Doesn't that kind of prove the point that it is entirely misnamed and misleading in its functionality? I think that is what many of the posters are getting at (or at least that's how I'm reading the discussion). It seems quite odd to me as well that a method called "join" might "replace" depending on its argument. That is entirely surprising behavior whether or not it is appropriately documented or desirable in most circumstances behavior.

This is a little different, IMO. This is comparing a join utility function/method, rather than an instance method. Personally, join behaves exactly as I expected it to, probably because I'm most familiar with ruby's Pathname class:

require 'pathname'

p = Pathname.new("some")     => #<Pathname:some>
p.join("/path", "yknow")     => #<Pathname:/path/yknow>

For me, operating on an existing PathBuf, I expect join to give me the equivalent to changing around directories in a filesystem, and rely on this behavior to allow a user to specify a path which is either absolute or relative to some other (often non-cwd) directory. This is the relative-to-Cargo.toml behavior.

On the other hand, a hypothetical (variadic) PathBuf::join("some", "/path", "yknow") I'd expect to mirror the ruby/node utility functions.

Just for completeness, there's also this:

println!("{:?}", ["some", "/path", "yknow"].iter().collect::<PathBuf>());
=> /path/yknow

I do agree that join as a name is, at best, vague. Also, I think referring to these as "non-destructive" is a little unclear -- I initially thought you meant the operations returned a new PathBuf, rather than altering the existing buffer.

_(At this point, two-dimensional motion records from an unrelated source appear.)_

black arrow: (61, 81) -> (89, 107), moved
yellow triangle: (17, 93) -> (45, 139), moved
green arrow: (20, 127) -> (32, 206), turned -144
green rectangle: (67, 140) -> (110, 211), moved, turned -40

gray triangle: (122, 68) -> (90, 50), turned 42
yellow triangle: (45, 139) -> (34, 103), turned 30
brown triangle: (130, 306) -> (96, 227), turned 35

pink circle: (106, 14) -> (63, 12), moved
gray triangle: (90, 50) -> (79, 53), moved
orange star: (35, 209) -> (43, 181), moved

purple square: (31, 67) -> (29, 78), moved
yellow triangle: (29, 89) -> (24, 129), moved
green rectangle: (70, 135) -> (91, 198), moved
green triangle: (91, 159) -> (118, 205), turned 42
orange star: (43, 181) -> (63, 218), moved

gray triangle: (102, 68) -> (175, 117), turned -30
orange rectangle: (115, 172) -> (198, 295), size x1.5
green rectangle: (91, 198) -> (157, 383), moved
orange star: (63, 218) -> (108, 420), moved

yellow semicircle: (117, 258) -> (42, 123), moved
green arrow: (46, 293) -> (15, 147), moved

And I guess we could bikeshed these until the end of time, but the difference between append, push, concat and join feels semantically vague. Thanks to ruby and javascript, I'll never really know what to expect from concat. Ruby's concat mutates the receiver in place, js returns a newly allocated object. Wheeeee. :smiley:

Finally, I think relying on the current working directory for anything related to generate relative paths is not a good idea. (OTOH, I don't totally understand the reasoning around needing to get the CWD, so I might be missing something.) The relative_path_from method in ruby's Pathname class has worked well for my use-cases.